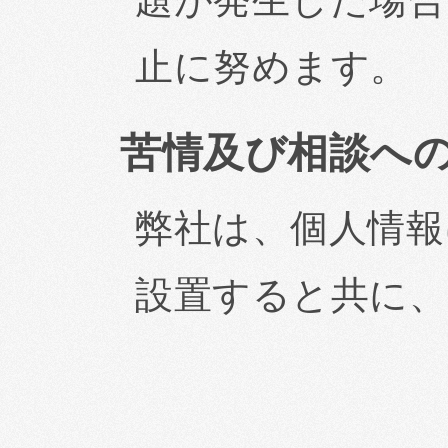
題が発生した場合
止に努めます。
苦情及び相談へ
弊社は、個人情報
設置すると共に、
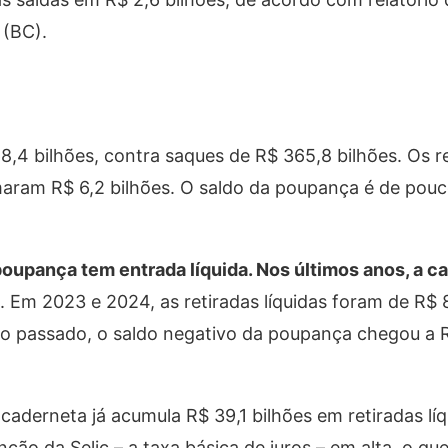
 (BC).
,4 bilhões, contra saques de R$ 365,8 bilhões. Os 
aram R$ 6,2 bilhões. O saldo da poupança é de pouc
 poupança tem entrada líquida. Nos últimos anos, a 
. Em 2023 e 2024, as retiradas líquidas foram de R$ 8
no passado, o saldo negativo da poupança chegou a 
caderneta já acumula R$ 39,1 bilhões em retiradas líq
ão da Selic – a taxa básica de juros – em alta, o que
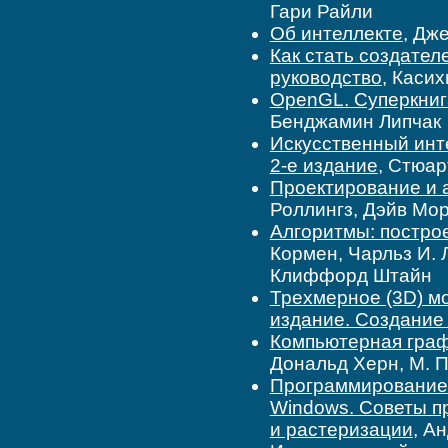
Гари Райли
Об интеллекте
, Дж
Как стать создател
руководство
, Каси
OpenGL. Суперкнига
Бенджамин Липчак
Искусственный инте
2-е издание
, Стюар
Проектирование и 
Роллингз, Дэйв Мо
Алгоритмы: построе
Кормен, Чарльз И. 
Клиффорд Штайн
Трехмерное (3D) м
издание. Создание
Компьютерная граф
Дональд Херн, М. 
Программирование т
Windows. Советы п
и растеризации
, А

=-=-=-=-=

DESCRIPTION OF THE TASK :: When you transcribe the entries, reproduce each line exactly and skip any picture.

SOLUTION TO THIS EXERCISE ::
題が発生した場合
止に努めます。
苦情及び相談へ
弊社は、個人情報
設置すると共に、
 (BC).
,4 bilhões, contra saques de R$ 365,8 bilhões. Os 
aram R$ 6,2 bilhões. O saldo da poupança é de pouc
 poupança tem entrada líquida. Nos últimos anos, a 
. Em 2023 e 2024, as retiradas líquidas foram de R$ 8
no passado, o saldo negativo da poupança chegou a 
caderneta já acumula R$ 39,1 bilhões em retiradas líq
ão da Selic – a taxa básica de juros – em alta, o que
Гари Райли
Об интеллекте
, Дж
Как стать создател
руководство
, Каси
OpenGL. Суперкнига
Бенджамин Липчак
Искусственный инте
2-е издание
, Стюар
Проектирование и 
Роллингз, Дэйв Мо
Алгоритмы: построе
Кормен, Чарльз И. 
Клиффорд Штайн
Трехмерное (3D) м
издание. Создание
Компьютерная граф
Дональд Херн, М. 
Программирование т
Windows. Советы п
и растеризации
, А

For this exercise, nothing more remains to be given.